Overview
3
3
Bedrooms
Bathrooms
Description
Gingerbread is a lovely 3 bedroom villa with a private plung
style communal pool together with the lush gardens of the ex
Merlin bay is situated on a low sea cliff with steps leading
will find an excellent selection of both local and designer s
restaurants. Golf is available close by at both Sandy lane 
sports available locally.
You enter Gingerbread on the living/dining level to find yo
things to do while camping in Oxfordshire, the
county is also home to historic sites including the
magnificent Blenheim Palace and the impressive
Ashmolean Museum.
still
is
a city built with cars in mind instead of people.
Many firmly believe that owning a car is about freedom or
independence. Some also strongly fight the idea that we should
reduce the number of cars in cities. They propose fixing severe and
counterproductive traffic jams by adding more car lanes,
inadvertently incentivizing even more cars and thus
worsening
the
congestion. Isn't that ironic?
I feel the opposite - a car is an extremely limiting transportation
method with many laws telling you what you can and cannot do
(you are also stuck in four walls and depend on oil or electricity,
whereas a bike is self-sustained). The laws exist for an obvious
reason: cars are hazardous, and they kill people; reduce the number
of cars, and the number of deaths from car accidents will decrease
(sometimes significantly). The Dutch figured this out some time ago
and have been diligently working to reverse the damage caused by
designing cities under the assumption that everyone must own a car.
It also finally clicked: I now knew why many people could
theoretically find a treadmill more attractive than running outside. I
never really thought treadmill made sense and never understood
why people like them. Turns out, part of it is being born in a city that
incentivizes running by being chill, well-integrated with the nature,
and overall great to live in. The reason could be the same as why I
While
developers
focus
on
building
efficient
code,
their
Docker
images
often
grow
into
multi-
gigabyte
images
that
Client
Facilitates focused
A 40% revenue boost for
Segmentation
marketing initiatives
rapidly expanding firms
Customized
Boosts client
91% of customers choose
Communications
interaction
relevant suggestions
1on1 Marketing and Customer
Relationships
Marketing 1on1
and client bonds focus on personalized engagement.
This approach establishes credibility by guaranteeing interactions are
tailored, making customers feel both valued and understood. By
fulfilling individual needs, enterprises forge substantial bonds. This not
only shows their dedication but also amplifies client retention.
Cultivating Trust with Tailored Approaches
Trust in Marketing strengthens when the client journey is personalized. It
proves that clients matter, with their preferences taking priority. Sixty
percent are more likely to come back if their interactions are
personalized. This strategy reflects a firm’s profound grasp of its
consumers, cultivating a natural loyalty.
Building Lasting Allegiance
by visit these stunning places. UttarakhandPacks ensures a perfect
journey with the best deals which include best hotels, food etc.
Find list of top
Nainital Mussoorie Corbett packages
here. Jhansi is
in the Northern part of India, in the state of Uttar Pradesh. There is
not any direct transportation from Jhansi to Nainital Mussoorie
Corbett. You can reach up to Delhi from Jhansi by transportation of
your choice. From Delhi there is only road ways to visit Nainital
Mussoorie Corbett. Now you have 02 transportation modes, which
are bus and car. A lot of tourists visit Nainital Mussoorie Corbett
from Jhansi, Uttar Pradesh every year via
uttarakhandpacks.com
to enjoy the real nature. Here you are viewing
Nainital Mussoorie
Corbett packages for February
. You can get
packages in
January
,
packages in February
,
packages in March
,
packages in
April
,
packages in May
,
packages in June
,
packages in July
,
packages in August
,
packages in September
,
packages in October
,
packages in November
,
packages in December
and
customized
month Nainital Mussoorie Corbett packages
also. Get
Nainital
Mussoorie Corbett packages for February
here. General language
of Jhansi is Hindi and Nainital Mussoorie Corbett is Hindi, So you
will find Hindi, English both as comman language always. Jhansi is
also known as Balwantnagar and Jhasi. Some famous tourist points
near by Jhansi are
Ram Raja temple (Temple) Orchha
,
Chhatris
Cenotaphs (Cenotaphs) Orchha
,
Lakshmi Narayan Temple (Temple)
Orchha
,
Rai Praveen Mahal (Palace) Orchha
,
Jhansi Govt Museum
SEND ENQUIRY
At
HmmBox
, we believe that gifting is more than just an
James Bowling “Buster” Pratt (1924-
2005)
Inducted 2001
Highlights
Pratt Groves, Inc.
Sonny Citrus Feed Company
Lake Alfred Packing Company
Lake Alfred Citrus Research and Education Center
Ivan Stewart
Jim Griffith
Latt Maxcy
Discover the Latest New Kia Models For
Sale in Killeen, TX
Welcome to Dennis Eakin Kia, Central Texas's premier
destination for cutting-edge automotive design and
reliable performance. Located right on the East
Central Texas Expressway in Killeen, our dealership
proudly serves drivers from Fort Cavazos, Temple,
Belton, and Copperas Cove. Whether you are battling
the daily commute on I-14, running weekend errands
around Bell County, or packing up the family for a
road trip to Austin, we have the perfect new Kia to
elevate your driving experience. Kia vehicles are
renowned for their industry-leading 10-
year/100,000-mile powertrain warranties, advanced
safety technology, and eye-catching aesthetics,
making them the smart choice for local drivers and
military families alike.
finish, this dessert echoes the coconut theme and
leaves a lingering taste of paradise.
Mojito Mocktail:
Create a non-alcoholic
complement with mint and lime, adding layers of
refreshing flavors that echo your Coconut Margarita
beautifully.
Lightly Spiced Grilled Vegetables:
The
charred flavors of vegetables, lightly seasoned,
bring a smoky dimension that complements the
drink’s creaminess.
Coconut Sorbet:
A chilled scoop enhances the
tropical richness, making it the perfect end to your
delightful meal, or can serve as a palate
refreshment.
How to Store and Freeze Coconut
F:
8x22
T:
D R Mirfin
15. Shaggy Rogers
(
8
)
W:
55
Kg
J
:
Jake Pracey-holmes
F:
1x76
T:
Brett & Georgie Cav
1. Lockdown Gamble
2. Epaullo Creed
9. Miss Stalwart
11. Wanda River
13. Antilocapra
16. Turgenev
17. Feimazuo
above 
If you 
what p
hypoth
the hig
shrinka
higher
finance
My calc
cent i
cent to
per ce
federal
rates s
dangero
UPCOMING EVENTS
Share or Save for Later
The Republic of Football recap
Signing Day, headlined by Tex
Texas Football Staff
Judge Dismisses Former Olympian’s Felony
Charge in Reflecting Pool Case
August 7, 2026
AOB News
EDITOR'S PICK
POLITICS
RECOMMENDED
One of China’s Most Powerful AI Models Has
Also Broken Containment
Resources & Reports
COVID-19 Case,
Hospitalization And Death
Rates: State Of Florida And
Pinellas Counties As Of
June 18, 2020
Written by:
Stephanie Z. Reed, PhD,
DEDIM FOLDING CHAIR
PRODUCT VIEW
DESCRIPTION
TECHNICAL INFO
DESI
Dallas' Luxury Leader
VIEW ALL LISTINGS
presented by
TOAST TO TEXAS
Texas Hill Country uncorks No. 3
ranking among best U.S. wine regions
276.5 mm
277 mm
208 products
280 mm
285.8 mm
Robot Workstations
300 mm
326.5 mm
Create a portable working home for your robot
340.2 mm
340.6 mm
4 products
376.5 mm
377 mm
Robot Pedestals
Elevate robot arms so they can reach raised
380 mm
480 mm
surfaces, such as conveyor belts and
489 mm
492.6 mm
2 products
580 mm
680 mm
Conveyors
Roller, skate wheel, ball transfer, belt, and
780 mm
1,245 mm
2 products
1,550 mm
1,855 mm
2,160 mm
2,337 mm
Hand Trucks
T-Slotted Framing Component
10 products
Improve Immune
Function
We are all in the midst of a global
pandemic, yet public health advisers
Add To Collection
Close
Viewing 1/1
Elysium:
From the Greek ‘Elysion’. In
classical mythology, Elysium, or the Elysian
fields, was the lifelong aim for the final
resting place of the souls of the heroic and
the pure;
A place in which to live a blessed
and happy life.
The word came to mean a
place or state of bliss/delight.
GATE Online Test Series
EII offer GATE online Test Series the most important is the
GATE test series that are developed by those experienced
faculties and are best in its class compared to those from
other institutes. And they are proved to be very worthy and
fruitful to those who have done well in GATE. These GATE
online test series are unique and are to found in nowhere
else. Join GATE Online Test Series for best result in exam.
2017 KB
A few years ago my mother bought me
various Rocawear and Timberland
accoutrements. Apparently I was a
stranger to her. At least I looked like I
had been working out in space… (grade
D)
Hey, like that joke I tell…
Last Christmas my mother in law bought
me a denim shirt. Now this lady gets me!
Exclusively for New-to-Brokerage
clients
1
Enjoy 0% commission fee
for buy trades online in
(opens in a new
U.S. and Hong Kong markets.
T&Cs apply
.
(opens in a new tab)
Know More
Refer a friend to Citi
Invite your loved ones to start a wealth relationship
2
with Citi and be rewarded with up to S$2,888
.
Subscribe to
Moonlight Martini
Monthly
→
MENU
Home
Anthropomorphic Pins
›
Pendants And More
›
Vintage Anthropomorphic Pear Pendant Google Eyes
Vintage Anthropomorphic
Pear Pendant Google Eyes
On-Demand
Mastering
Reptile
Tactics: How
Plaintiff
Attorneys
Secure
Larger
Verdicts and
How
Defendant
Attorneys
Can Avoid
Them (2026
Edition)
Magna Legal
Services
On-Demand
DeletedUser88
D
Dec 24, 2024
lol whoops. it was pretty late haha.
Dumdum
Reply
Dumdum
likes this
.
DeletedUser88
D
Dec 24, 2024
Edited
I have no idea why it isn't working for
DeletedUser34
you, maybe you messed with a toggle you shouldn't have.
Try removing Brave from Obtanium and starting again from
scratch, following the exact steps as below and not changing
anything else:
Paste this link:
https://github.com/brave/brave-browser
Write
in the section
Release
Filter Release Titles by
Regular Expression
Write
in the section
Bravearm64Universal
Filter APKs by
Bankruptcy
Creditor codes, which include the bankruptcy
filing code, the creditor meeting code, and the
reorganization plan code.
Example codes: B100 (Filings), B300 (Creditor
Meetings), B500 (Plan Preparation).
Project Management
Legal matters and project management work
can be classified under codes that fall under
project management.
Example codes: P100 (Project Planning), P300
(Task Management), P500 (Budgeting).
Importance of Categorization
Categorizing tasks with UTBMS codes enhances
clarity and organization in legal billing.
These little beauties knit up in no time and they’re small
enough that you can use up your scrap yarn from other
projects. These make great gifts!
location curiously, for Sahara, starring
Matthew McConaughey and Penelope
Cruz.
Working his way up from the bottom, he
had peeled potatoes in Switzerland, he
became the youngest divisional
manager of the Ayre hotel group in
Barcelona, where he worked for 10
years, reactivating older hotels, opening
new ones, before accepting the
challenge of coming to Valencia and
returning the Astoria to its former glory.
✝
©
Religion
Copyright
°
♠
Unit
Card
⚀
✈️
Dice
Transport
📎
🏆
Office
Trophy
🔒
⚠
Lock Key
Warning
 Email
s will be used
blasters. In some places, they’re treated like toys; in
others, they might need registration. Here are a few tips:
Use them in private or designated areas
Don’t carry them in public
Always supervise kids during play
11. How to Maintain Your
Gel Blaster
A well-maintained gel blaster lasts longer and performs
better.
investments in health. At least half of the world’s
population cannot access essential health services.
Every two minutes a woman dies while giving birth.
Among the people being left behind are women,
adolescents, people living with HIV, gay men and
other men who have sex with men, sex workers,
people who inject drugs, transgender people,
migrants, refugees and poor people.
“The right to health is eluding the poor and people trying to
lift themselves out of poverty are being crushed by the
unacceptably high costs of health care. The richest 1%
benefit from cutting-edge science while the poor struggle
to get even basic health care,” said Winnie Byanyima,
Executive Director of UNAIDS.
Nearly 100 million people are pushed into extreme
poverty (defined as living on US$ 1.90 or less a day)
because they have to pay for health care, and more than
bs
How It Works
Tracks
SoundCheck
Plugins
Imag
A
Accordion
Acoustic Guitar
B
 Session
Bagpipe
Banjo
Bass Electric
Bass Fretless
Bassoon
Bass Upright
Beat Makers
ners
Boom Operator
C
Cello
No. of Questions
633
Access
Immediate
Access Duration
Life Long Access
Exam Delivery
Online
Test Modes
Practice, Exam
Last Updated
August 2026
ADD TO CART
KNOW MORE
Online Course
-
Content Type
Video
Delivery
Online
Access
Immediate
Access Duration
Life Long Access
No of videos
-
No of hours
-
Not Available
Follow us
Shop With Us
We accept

----------------

▸ **INSTRUCTIONS FOR THE TASK**
Please, starting with the first line of the material above, write out each line exactly and finish on the line that includes "reduce the number of".

▸ **TASK OUTPUT**
Overview
3
3
Bedrooms
Bathrooms
Description
Gingerbread is a lovely 3 bedroom villa with a private plung
style communal pool together with the lush gardens of the ex
Merlin bay is situated on a low sea cliff with steps leading
will find an excellent selection of both local and designer s
restaurants. Golf is available close by at both Sandy lane 
sports available locally.
You enter Gingerbread on the living/dining level to find yo
things to do while camping in Oxfordshire, the
county is also home to historic sites including the
magnificent Blenheim Palace and the impressive
Ashmolean Museum.
still
is
a city built with cars in mind instead of people.
Many firmly believe that owning a car is about freedom or
independence. Some also strongly fight the idea that we should
reduce the number of cars in cities. They propose fixing severe and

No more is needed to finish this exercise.